Source information -
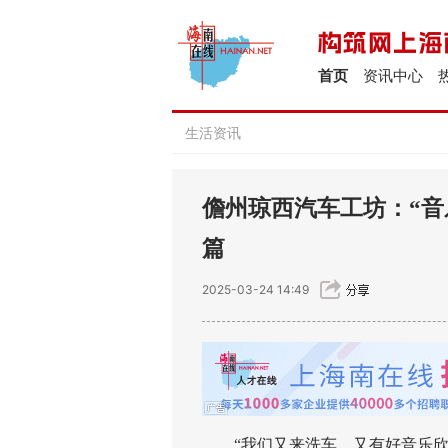
首页
资讯中心
生活资讯
儋州琼西汽车工坊：“音
篇
2025-03-24 14:49
“我们又来洗车，又有好音乐欣赏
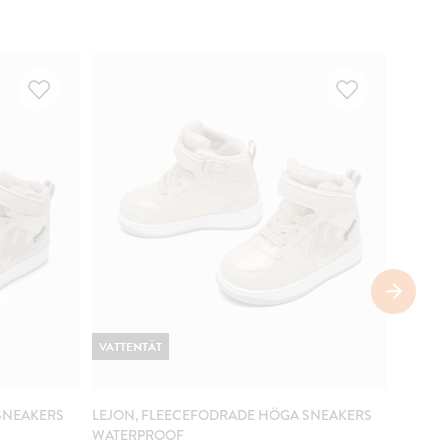
VATTENTÄT
VATTE
SNEAKERS
LEJON, FLEECEFODRADE HÖGA SNEAKERS
LEJON
WATERPROOF
WATER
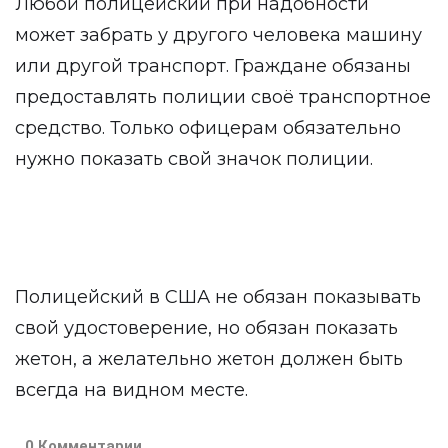
Любой полицейский при надобности
может забрать у другого человека машину
или другой транспорт. Граждане обязаны
предоставлять полиции своё транспортное
средство. Только офицерам обязательно
нужно показать свой значок полиции.
Полицейский в США не обязан показывать
свой удостоверение, но обязан показать
жетон, а желательно жетон должен быть
всегда на видном месте.
0 Комментарии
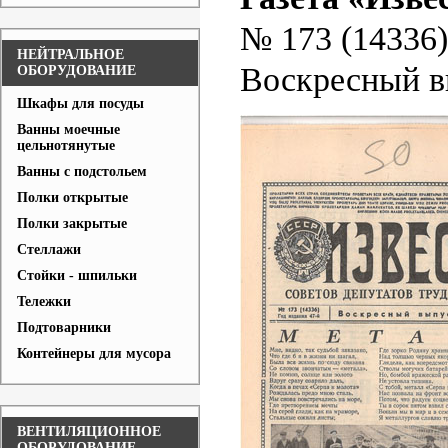
№ 173 (14336)
НЕЙТРАЛЬНОЕ
Воскресный 
ОБОРУДОВАНИЕ
Шкафы для посуды
Ванны моечные
цельнотянутые
Ванны с подстольем
Полки открытые
Полки закрытые
Стеллажи
Стойки - шпильки
Тележки
Подтоварники
Контейнеры для мусора
ВЕНТИЛЯЦИОННОЕ
ОБОРУДОВАНИЕ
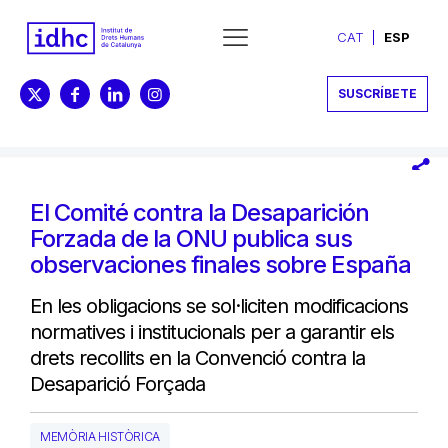
CAT
ESP
SUSCRÍBETE
El Comité contra la Desaparición
Forzada de la ONU publica sus
observaciones finales sobre España
En les obligacions se sol·liciten modificacions
normatives i institucionals per a garantir els
drets recollits en la Convenció contra la
Desaparició Forçada
MEMÒRIA HISTÒRICA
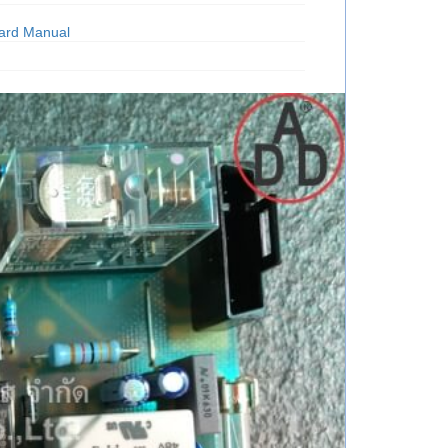
ard Manual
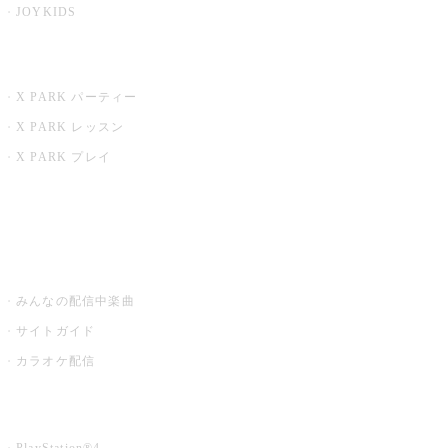
JOYKIDS
X PARK
X PARK パーティー
X PARK レッスン
X PARK プレイ
みるハコ
うたスキ ミュージックポスト
みんなの配信中楽曲
サイトガイド
カラオケ配信
家庭用カラオケ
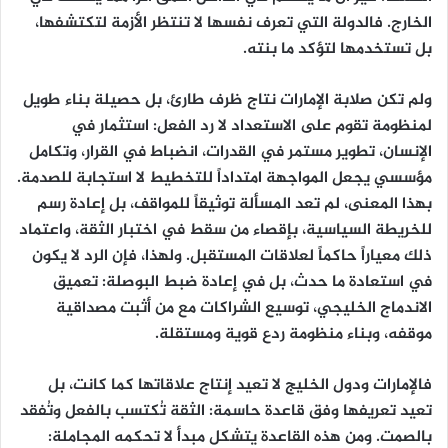
الخارج. فالدولة التي تعرف نفسها لا تنتظر الأزمة لتكتشفها،
بل تستخدمها لتؤكد ما بنته.
ولم تكن صلابة الإمارات نتاج ظرف طارئ، بل حصيلة بناء طويل
لمنظومة تقوم على الاستعداد لا رد الفعل: استثمار في
الإنسان، تطوير مستمر في القدرات، انضباط في القرار، وتكامل
مؤسسي يجعل المواجهة امتداداً للتخطيط لا استجابة للصدمة.
بهذا المعنى، لم تعد المسألة توثيقاً للمواقف، بل إعادة رسم
للخريطة السياسية، بإقصاء من سقط في اختبار الثقة، واعتماد
ذلك معياراً حاكماً لعلاقات المستقبل. ولهذا، فإن الرد لا يكون
في استعادة ما حدث، بل في إعادة ضبط البوصلة: تعميق
الاندماج الخليجي، توسيع الشراكات مع من أثبت مصداقية
موقفه، وبناء منظومة ردع قوية ومستقلة.
فالإمارات ودول الخليج لا تعيد إنتاج علاقاتها كما كانت، بل
تعيد تعريفها وفق قاعدة حاسمة: الثقة تُكتسب بالفعل وتُفقد
بالصمت. ومن هذه القاعدة يتشكل مبدأ لا تحكمه المجاملة:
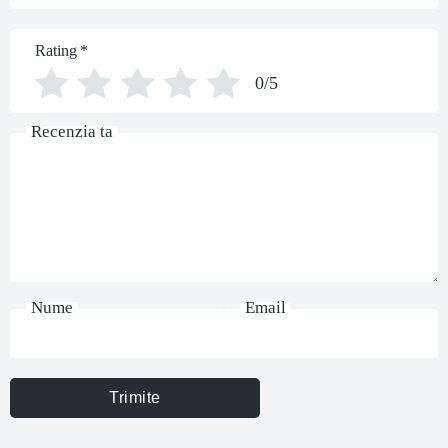
Rating
*
0/5
Recenzia ta
Nume
Email
Trimite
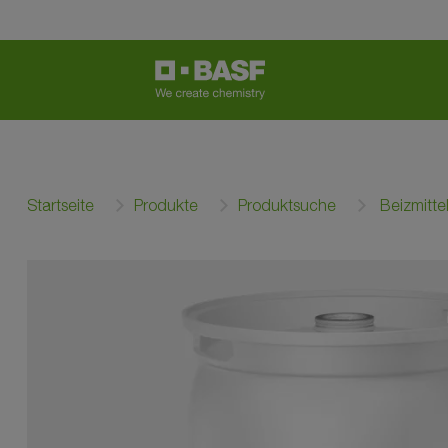
Startseite
Produkte
Produktsuche
Beizmitte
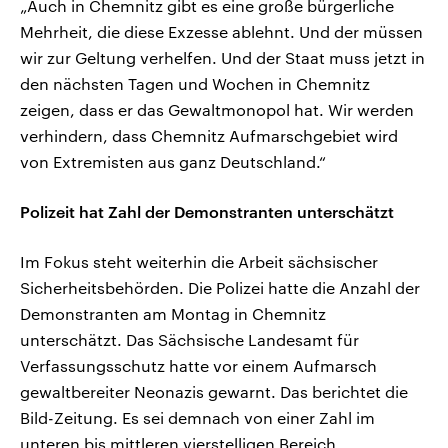
„Auch in Chemnitz gibt es eine große bürgerliche
Mehrheit, die diese Exzesse ablehnt. Und der müssen
wir zur Geltung verhelfen. Und der Staat muss jetzt in
den nächsten Tagen und Wochen in Chemnitz
zeigen, dass er das Gewaltmonopol hat. Wir werden
verhindern, dass Chemnitz Aufmarschgebiet wird
von Extremisten aus ganz Deutschland.“
Polizeit hat Zahl der Demonstranten unterschätzt
Im Fokus steht weiterhin die Arbeit sächsischer
Sicherheitsbehörden. Die Polizei hatte die Anzahl der
Demonstranten am Montag in Chemnitz
unterschätzt. Das Sächsische Landesamt für
Verfassungsschutz hatte vor einem Aufmarsch
gewaltbereiter Neonazis gewarnt. Das berichtet die
Bild-Zeitung. Es sei demnach von einer Zahl im
unteren bis mittleren vierstelligen Bereich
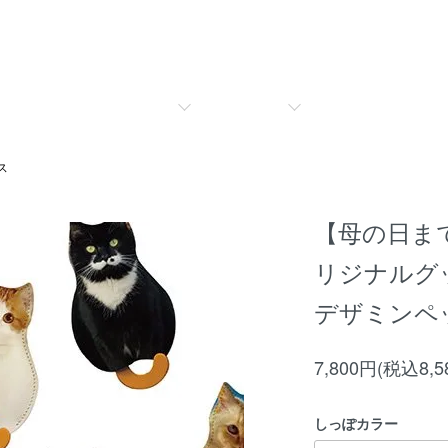
ス
【母の日ま
リジナルグ
デザミンペ
7,800円(税込8,5
しっぽカラー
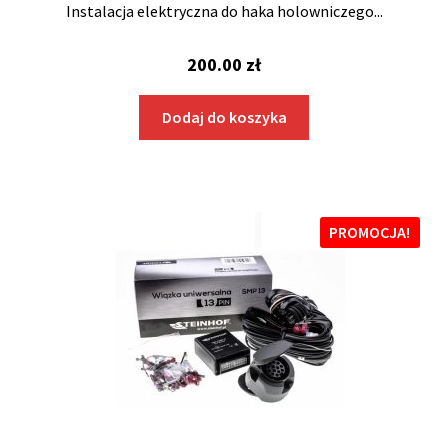
Instalacja elektryczna do haka holowniczego...
200.00
zł
Dodaj do koszyka
PROMOCJA!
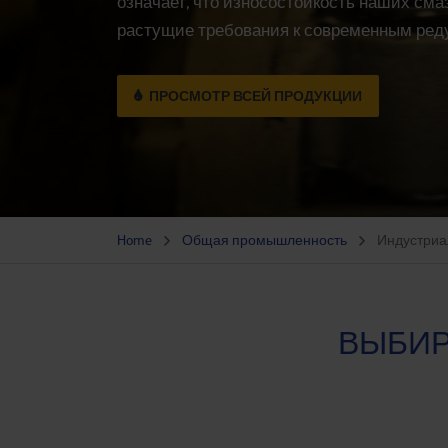
означает, что износостойкость наших см
растущие требования к современным ред
ПРОСМОТР ВСЕЙ ПРОДУКЦИИ
Home
Общая промышленность
Индустриа
ВЫБИРА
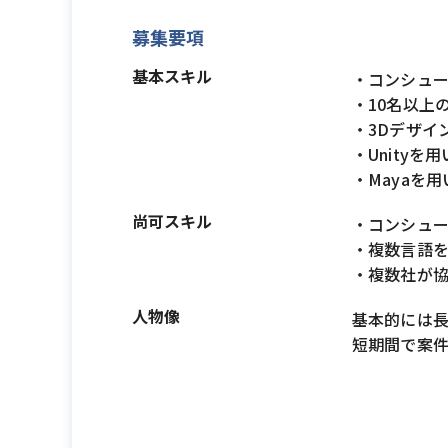
募集要項
基本スキル
・コンシュー
・10名以上
・3Dデザイ
・Unityを
・Mayaを
尚可スキル
・コンシュー
・複数言語を
・複数社が
人物像
基本的には
短期間で案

Work to be completed -
Instructions for the copy: start at the first entry, stop after the line containing "средство. Только офицерам обязательно", keep every line exact, and drop the pictures.

Written solution -
首页
资讯中心
生活资讯
儋州琼西汽车工坊：“音
篇
2025-03-24 14:49
“我们又来洗车，又有好音乐欣赏
VATTENTÄT
VATTE
SNEAKERS
LEJON, FLEECEFODRADE HÖGA SNEAKERS
LEJON
WATERPROOF
WATER
Любой полицейский при надобности
может забрать у другого человека машину
или другой транспорт. Граждане обязаны
предоставлять полиции своё транспортное
средство. Только офицерам обязательно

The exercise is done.